After I watched a little of the McDonald’s Q and A, my mind wandered back to the 70’s when my mom would take me to McDonald’s after she got off of work. I’d always get a happy meal and she would get the same but not as the “happy meal” and she’d always get McDonaldland cookies. She loved those ones that were in the box, I don’t think they sell them anymore. She would always finish her fries and try to eat some of mine and I would get so mad.

In 2013 my  mom came to live with me after I had moved to Kailua on the island of Oahu. She now had ovarian cancer, it had come back for the second time and I didn’t want to be away from her but I also didn’t want to move to Seattle where she lived.  I was surprised at how frail she was when she came and I was surprised I had taken this sort of “mom” role with her. I am an only child and never had kids so it’s really interesting to look back and see how I was frantic most of the time.  If she stayed out late and I couldn’t get a hold of her, I’d go out and start looking for her.  I would tell her what she could and couldn’t eat, especially fast food.

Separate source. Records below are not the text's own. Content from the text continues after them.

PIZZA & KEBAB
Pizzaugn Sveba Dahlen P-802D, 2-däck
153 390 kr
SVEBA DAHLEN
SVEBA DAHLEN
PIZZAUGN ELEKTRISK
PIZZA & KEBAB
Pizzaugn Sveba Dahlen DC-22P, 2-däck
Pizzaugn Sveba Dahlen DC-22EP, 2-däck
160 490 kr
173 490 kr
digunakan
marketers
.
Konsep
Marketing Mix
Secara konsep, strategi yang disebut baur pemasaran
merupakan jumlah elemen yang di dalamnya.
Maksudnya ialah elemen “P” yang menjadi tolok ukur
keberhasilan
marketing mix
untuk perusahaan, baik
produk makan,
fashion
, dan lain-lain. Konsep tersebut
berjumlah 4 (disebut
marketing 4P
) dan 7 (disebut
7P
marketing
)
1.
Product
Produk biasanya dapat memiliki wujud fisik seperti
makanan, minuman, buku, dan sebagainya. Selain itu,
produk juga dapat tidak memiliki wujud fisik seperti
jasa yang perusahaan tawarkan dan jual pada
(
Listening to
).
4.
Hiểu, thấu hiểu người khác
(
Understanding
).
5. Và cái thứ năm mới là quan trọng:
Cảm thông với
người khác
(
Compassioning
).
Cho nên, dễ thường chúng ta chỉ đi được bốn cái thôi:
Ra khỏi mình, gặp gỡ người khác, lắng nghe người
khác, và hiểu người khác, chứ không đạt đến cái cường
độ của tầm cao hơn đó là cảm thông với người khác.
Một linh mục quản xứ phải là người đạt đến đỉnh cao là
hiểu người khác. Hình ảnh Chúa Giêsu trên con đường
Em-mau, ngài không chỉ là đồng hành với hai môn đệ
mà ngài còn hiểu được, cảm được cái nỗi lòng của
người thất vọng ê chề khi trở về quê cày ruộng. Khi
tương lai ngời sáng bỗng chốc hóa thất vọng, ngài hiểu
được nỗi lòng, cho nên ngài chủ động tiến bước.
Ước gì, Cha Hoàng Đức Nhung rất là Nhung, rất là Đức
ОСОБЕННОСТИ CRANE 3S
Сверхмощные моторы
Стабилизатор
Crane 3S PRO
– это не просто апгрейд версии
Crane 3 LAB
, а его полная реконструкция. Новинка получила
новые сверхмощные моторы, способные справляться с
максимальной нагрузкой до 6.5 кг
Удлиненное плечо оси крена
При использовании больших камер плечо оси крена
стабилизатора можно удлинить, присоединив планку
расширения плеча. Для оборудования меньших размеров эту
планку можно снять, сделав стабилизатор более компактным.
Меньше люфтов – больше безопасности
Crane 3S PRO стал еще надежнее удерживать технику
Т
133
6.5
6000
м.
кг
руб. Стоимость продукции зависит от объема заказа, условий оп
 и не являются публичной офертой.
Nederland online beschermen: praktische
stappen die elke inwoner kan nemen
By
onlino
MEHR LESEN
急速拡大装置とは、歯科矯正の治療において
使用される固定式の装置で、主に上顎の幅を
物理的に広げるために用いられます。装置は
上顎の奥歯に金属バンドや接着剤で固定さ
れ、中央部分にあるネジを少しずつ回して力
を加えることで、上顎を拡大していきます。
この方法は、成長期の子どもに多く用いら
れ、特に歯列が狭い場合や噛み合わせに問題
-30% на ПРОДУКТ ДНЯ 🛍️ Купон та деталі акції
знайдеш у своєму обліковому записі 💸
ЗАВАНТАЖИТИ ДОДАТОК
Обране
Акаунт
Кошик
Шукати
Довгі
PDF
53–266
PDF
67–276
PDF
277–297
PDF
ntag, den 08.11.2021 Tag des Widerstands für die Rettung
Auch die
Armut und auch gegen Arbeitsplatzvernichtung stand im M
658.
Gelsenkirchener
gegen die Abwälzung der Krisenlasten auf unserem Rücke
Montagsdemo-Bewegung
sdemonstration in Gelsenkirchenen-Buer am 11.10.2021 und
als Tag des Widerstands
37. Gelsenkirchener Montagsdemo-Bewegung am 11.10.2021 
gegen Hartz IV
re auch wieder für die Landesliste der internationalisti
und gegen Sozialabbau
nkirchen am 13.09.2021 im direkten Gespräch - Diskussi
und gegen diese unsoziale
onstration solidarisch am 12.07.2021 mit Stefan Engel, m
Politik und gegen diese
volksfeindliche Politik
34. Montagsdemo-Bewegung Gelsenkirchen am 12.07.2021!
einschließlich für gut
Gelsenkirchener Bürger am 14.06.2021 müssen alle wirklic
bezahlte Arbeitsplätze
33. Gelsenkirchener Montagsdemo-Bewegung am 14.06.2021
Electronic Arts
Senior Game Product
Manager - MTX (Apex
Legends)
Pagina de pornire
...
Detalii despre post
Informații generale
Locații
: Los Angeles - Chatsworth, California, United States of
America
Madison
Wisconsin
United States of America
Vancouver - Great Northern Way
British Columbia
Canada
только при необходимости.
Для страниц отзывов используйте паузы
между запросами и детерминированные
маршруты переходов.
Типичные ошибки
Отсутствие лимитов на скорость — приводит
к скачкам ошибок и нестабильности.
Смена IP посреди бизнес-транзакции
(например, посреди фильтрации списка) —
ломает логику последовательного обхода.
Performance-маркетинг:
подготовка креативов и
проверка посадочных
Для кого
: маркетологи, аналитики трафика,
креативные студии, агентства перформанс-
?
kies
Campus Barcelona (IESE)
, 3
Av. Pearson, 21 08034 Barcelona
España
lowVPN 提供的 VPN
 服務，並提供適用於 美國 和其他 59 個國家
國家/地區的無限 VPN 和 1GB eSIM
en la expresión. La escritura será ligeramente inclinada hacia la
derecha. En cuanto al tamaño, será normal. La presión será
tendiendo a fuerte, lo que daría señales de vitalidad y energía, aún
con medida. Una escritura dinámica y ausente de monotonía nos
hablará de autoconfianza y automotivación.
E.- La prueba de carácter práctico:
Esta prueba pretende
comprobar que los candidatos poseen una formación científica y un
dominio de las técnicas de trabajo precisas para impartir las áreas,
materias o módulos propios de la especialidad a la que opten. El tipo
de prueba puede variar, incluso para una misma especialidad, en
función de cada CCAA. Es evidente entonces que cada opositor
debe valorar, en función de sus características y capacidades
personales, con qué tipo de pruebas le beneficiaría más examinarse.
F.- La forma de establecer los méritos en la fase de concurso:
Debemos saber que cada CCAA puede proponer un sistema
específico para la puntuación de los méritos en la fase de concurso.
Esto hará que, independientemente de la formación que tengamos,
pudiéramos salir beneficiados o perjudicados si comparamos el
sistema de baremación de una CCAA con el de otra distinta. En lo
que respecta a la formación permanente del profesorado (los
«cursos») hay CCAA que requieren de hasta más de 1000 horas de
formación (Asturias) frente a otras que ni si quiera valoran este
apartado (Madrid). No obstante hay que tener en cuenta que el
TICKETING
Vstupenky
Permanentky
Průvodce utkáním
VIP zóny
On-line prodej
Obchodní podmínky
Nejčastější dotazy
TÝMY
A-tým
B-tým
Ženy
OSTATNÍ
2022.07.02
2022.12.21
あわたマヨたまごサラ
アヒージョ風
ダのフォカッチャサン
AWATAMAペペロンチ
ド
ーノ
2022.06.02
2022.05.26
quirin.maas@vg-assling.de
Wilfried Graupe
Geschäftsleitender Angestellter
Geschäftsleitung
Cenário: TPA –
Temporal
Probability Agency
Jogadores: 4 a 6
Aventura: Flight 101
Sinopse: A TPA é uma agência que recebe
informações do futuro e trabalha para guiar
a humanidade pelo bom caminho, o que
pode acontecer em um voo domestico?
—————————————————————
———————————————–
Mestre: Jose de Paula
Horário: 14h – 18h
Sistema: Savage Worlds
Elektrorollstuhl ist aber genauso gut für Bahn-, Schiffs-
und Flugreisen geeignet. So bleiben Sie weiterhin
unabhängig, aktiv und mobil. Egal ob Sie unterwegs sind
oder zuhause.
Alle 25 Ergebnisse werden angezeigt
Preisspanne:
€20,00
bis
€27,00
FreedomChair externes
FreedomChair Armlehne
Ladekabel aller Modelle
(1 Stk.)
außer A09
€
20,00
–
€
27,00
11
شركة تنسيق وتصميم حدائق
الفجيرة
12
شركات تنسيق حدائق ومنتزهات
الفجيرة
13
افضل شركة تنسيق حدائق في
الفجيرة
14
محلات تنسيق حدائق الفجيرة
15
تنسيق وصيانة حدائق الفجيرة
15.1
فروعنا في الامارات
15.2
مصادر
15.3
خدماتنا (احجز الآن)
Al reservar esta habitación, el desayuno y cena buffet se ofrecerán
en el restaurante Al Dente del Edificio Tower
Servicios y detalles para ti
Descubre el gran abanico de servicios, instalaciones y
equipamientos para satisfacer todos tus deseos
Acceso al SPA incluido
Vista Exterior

I hooked her up with this older dude I knew from an AA meeting who was her age and they got along really well.  They’d go to Waikiki together, take the bus up to the North Shore and just hung out so she wasn’t so lonely when I was working.

One day I got home from work and Dallas, my boyfriend, who also just got home told me he just saw my mom and her friend at McDonald’s. I almost lost it but then I was like….what am I doing? I don’t know how long she’ll be with us – she should be having the time of her life – and I started to let go. My mom died on May 1, 2014. She was with me and Dallas, in our little home in Kailua.  Worst day of my life and nothing in the world can hurt me anymore because that was the absolute worst thing that has ever and that will ever happen to me.

Perspective Helps.

Every time Dallas goes into the kitchen to cook I hear him say how thankful he is for our pots and pans.  It’s because when we moved from our last place to our current place we got rid of a lot of stuff, pots and pans included.  It seems like since we lived here (Oahu) it’s been feast or famine.  After we moved we were broke and a friend gave us a small frying pan and a huge pot.  We had been using them since November and we just got a new 16 pc  set a month ago.  Thank you, Rianna!  Cooking more than one thing had to be planned carefully or some foods we just didn’t cook.  I’m happy too because I get to eat a lot more variety.  I am so glad we are thankful for the little things like pots and pans.  Don’t get me wrong, I’d be stoked if  could be thankful for other things, like financial security and one day I will be, but for now – it is what it is.  I saw on social media earlier that Kendall & Kylie Jenner got matching Ferrari Spiders and it made me giggle, I wonder what they’re thankful for?

9.24.16 dream.

I love it when either my mom or dad is in my dream.  I can’t recall ever having one with them together.  They died about 14 years apart and had been divorced since about 1973.

This one was such a trip though.  I was at my dad’s house on Gentry in Hermosa Beach and we had a home invasion.  My dad kept rifles in his closet so I grabbed one to shoot, I remember him giving me the bullets but when I went to shoot nothing happened!! Three times I tried to shoot and the invader (can’t remember if it was a chick or a dude, one, two or three) was laughing.  A lot of other stuff happened, it’s always so detailed and I don’t remember because I should have wrote this shit down earlier.

Earlier in the day I saw the home surveillance video of a lady shooting at the people who invaded her home, I’m sure the dream and this are no coincidence.